Building a happier world
requires both research and implementation. Dr. Douglas Ramm, a
Pennsylvania clinical psychologist and happiness researcher, has
conducted extensive research on what enables, and threatens our
happiness. His formula for happiness can be utilized in
the context of coaching, counseling and psychotherapy and as a
foundation for business ethics and organizational development.
Dr. Ramm's "Facts of Life Seminar" not only
increases happiness but also uses happiness to
motivate positive behavior. Mandated for the 800
juvenile offenders on probation in Westmoreland
County, Pennsylvania, the program has already
produced robust results.
Click here to
learn more about Dr. Ramm and his
valuable contributions to helping
build a happier world.
Martin E. P.
Seligman
http://www.authentichappiness.sas.upenn.edu/seligman.aspx
Dr. Martin Seligman, past president of the
American Psychological Association and recently ranked the 31st
most influential psychologist of all time is doing
more to build a happier world than any other happiness
researcher. In addition to having raised over $30 million dollars
for the happiness-directed Positive Psychology field he created in
1998, Dr. Seligman is currently training hundreds of
happiness coaches that are destined to become a potent force
in bringing practical implementations of happiness increase
psychology to consumers throughout our world. While his theory of
happiness is in some ways seriously flawed, his happiness
increase applications are founded on empirical research, and are
therefore invaluable to the field. Happiness research is
meaningless without vehicles for its practical implementation, and
Dr. Seligman is the psychologist most directly increasing what he refers to as the "total tonnage of
happiness in the world."
Mihaly
Csikszentmihalyi
Dr. Csikszentmihalyi
is referred to by Dr. Seligman as the "brains" behind the new
Positive Psychology movement that has as its goal the promotion of
happiness-increase.
Robert Emmons
Dr. Emmons, who has published
at least eighteen papers on happiness, has empirically demonstrated the
power of gratitude in increasing happiness.
Ron Inglehart
http://polisci.lsa.umich.edu/faculty/ringlehart.html
Dr. Inglehart is
director of the University of Michigan based World Values Surveys, the most authoritative
happiness polling organization in the world. His organization's
latest 1999-2001 report (released in April, 2004) reveals that the
happiest countries in the world are Nigeria, Mexico, Venezuela, El
Salvador, and Puerto Rico.
Bruce Headey
http://melbourneinstitute.com/people/bheadey/
Bruce Heady has been
researching happiness for decades and is co-author of the
influential Understanding Happiness published in 1992.

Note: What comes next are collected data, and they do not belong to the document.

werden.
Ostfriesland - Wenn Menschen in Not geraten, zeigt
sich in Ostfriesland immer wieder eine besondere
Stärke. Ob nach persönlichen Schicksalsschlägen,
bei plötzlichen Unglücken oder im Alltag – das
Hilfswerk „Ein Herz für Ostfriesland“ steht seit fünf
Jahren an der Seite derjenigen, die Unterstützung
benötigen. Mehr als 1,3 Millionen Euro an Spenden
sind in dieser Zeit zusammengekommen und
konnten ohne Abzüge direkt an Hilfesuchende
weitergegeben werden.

This work unfortunately advanced the now dated view that long
term increases in happiness are not possible because of the
limiting effects of adaptation level. Last year (2003), I
presented him with a research proposal designed to further
refute the mistaken predictions of adaptation theory, and he
expressed to me his sincere interest and appreciation.
I
essentially asked him to consider that since the average level
of happiness here in the USA is about 70 percent, the average
level for prisoners incarcerated for over ten years may range
between 60 and 70 percent, or lower, while the average level for
long-term incarcerated parolees free for over ten years may
range between 70 and 80 percent, or higher. If there turns out
to be a substantial enough average difference between prisoners
who have been incarcerated for over ten years, and similarly
incarcerated parolees who have been free for over ten
years, that finding would demonstrate that long-term happiness
is not static as adaptation level theory predicts. To my
delight, Dr. Headey wrote back to say that my proposal seemed
like a terrific idea.
David Lyyken
David Lykken is a
researcher who in 1996
published results leading many people to mistakenly conclude that
because one's happiness level is at least 50 percent genetically
dependant, attempting to become happier was a futile pursuit. Dr. Lykken
(his name means happiness in his native Norway) was dismayed
with the misinterpretation of his results, and in 1999 he
published a book titled Happiness that presents
principles and techniques for becoming happier.